Are Options Available In A Life Insurance Settlement?

| June 22, 2012

sick in bed

Today, in the real world, a person with a chronic or debilitating illness and short on funds, will often turn to the usual suspects: family members or a close friend. If the persona non grata sign is up, one can still consider maxing out credit cards or getting a bank home equity loan. On the other hand, do you remember that life insurance policy you purchased 30 years ago? Surely you recall the two operative words: “life insurance”; ergo, your life, your insurance, and your money. That could be your financial parachute or “end of the rainbow” pot of gold, and eschew compounding your current debt conundrum with a problematic loan. Getting life insurance settlements is not a “last resort” move; it’s plain and simple common sense.

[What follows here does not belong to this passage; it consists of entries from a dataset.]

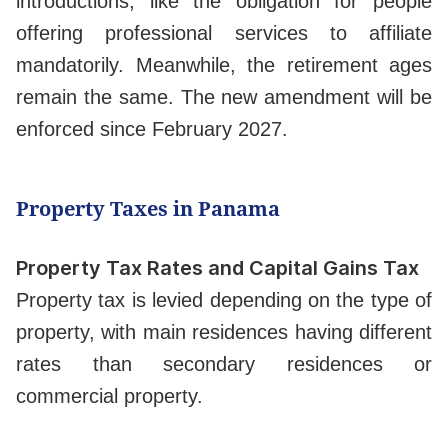
introductions, like the obligation for people
offering professional services to affiliate
mandatorily. Meanwhile, the retirement ages
remain the same. The new amendment will be
enforced since February 2027.
Property Taxes in Panama
Property Tax Rates and Capital Gains Tax
Property tax is levied depending on the type of
property, with main residences having different
rates than secondary residences or
commercial property.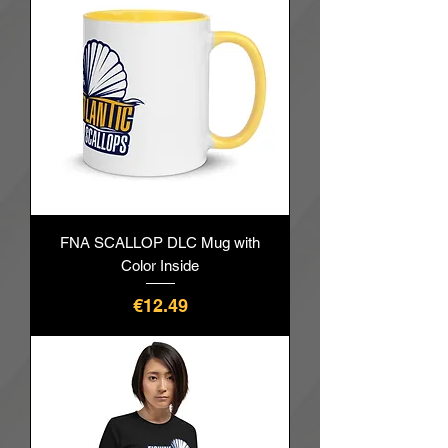
FNA SCALLOP DLC Mug with
Color Inside
價格
€12.49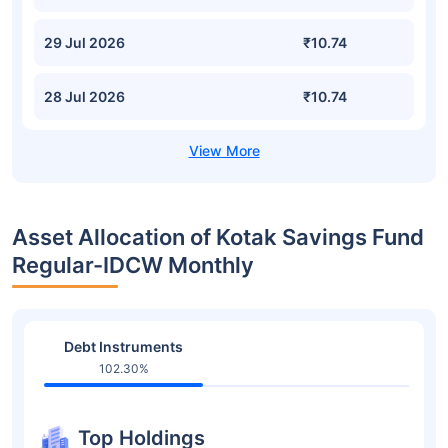
29 Jul 2026
₹10.74
28 Jul 2026
₹10.74
Asset Allocation of Kotak Savings Fund
Regular-IDCW Monthly
Debt Instruments
102.30%
Top Holdings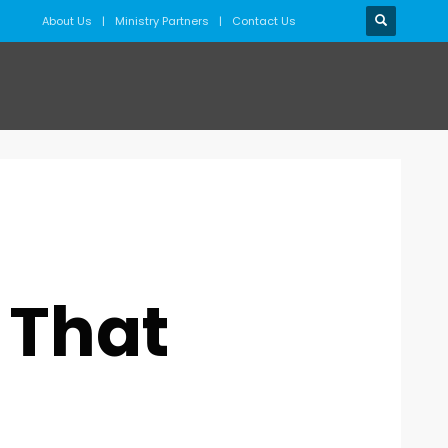
About Us
Ministry Partners
Contact Us
 That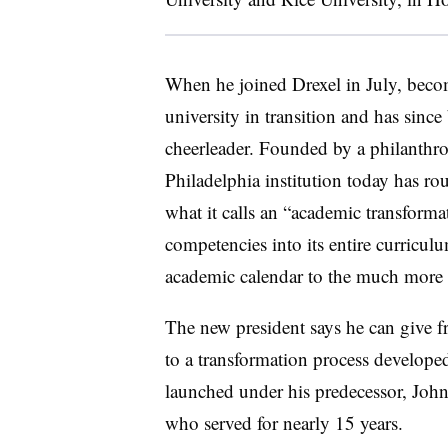
When he joined Drexel in July, becom
university in transition and has sinc
cheerleader. Founded by a philanthro
Philadelphia institution today has r
what it calls an “academic transforma
competencies into its entire curricu
academic calendar to the much mor
The new president says he can give f
to a transformation process develope
launched under his predecessor, John
who served for nearly 15 years.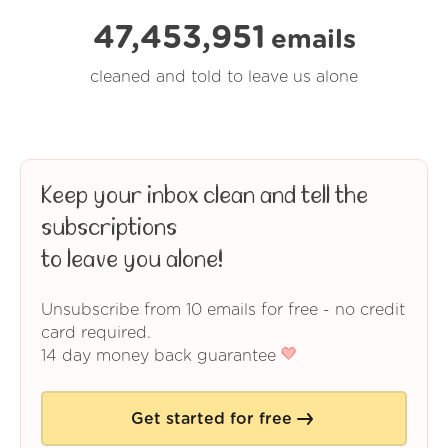
47,453,951
emails
cleaned and told to leave us alone
Keep your inbox clean and tell the
subscriptions
to leave you alone!
Unsubscribe from 10 emails for free - no credit
card required.
14 day money back guarantee
Get started for free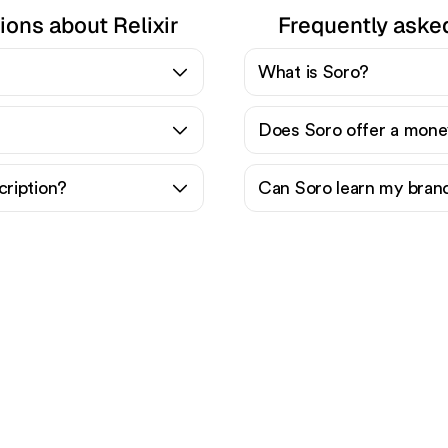
ions about Relixir
Frequently aske
What is Soro?
Does Soro offer a mone
cription?
Can Soro learn my bran
ady to scale your orga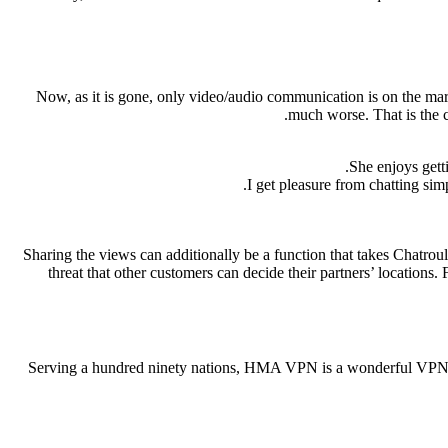
Now, as it is gone, only video/audio communication is on the mar
much worse. That is the c
She enjoys gett
I get pleasure from chatting sim
Sharing the views can additionally be a function that takes Chatroule
threat that other customers can decide their partners’ locations
Serving a hundred ninety nations, HMA VPN is a wonderful VPN choi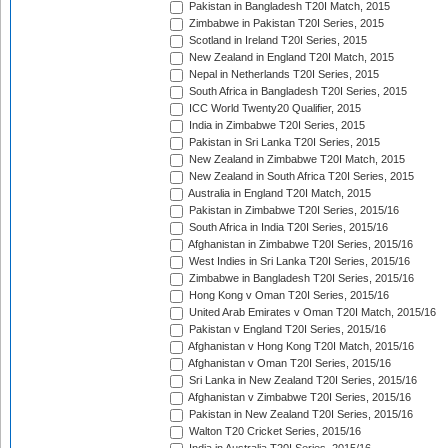
Pakistan in Bangladesh T20I Match, 2015
Zimbabwe in Pakistan T20I Series, 2015
Scotland in Ireland T20I Series, 2015
New Zealand in England T20I Match, 2015
Nepal in Netherlands T20I Series, 2015
South Africa in Bangladesh T20I Series, 2015
ICC World Twenty20 Qualifier, 2015
India in Zimbabwe T20I Series, 2015
Pakistan in Sri Lanka T20I Series, 2015
New Zealand in Zimbabwe T20I Match, 2015
New Zealand in South Africa T20I Series, 2015
Australia in England T20I Match, 2015
Pakistan in Zimbabwe T20I Series, 2015/16
South Africa in India T20I Series, 2015/16
Afghanistan in Zimbabwe T20I Series, 2015/16
West Indies in Sri Lanka T20I Series, 2015/16
Zimbabwe in Bangladesh T20I Series, 2015/16
Hong Kong v Oman T20I Series, 2015/16
United Arab Emirates v Oman T20I Match, 2015/16
Pakistan v England T20I Series, 2015/16
Afghanistan v Hong Kong T20I Match, 2015/16
Afghanistan v Oman T20I Series, 2015/16
Sri Lanka in New Zealand T20I Series, 2015/16
Afghanistan v Zimbabwe T20I Series, 2015/16
Pakistan in New Zealand T20I Series, 2015/16
Walton T20 Cricket Series, 2015/16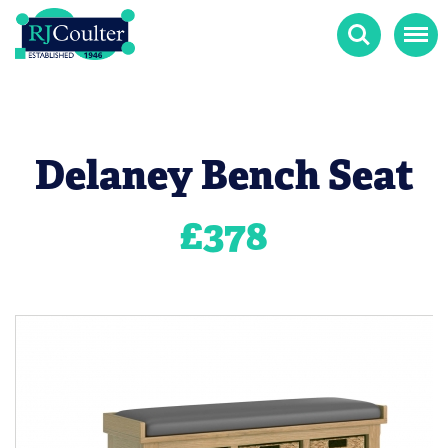
Search
Menu
Delaney Bench Seat
£
378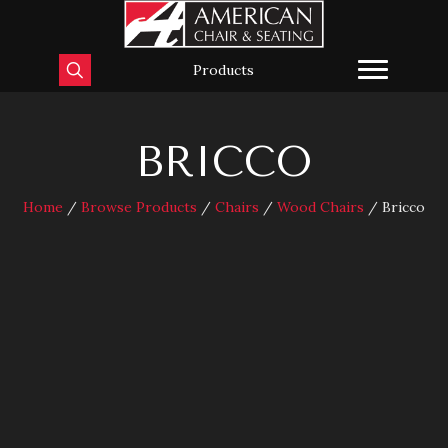
Products
BRICCO
Home
/
Browse Products
/
Chairs
/
Wood Chairs
/ Bricco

Seniors are generally the annuitants of life settlement companies proverbial “white flag”, however there are some requirements to know before proceeding to the goal line.

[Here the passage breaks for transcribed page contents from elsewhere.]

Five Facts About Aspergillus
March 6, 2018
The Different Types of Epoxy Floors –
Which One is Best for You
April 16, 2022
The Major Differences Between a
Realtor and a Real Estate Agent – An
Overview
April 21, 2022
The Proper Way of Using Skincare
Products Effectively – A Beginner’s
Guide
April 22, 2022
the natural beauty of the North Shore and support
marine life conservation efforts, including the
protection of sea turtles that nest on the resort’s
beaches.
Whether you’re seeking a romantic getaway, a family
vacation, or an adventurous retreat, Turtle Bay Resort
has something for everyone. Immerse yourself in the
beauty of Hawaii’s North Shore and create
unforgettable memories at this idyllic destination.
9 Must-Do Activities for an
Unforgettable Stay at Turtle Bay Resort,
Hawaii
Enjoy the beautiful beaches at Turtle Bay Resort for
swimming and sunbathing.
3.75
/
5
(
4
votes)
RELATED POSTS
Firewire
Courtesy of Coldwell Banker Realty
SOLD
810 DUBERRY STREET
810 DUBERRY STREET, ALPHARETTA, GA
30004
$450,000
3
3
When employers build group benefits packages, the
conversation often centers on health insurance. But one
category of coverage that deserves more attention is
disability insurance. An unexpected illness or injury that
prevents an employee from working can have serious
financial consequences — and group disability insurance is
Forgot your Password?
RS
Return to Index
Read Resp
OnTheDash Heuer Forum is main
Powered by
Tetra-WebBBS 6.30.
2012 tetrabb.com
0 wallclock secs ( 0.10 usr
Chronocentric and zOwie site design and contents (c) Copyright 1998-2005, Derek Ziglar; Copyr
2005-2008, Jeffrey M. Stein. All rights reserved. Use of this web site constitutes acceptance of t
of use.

  • Your policy must be at least two years old and payments made on time
  • Whether the policy is whole life, term life, universal life or variable life, they all qualify
  • Your insurance policy must be in your name; group policies do not qualify

By this time we may have caught your interest in considering life insurance settlements, but these final Q & A’s should close the deal. In terms of time constraints, 90 day closing is about right, although it may depend on the state where you live and any complex rules of the game that may pop up. In any event, like most legal matters, paperwork will be involved, so patience is required. After you have finally digested all this information, and checked for all the mouse-print nonsense, you might ask: “why would any person sell their policy to any life settlement companies”? Well, one thought is to provide cash gifts to loved family members; maybe give some to a favorite charity. Making a settlement might also pay for your continuing health care costs or others. Maybe you’re alone and just can’t afford the payments anymore, or you are too proud to allow yourself the embarrassment of surrendering the policy back to the company.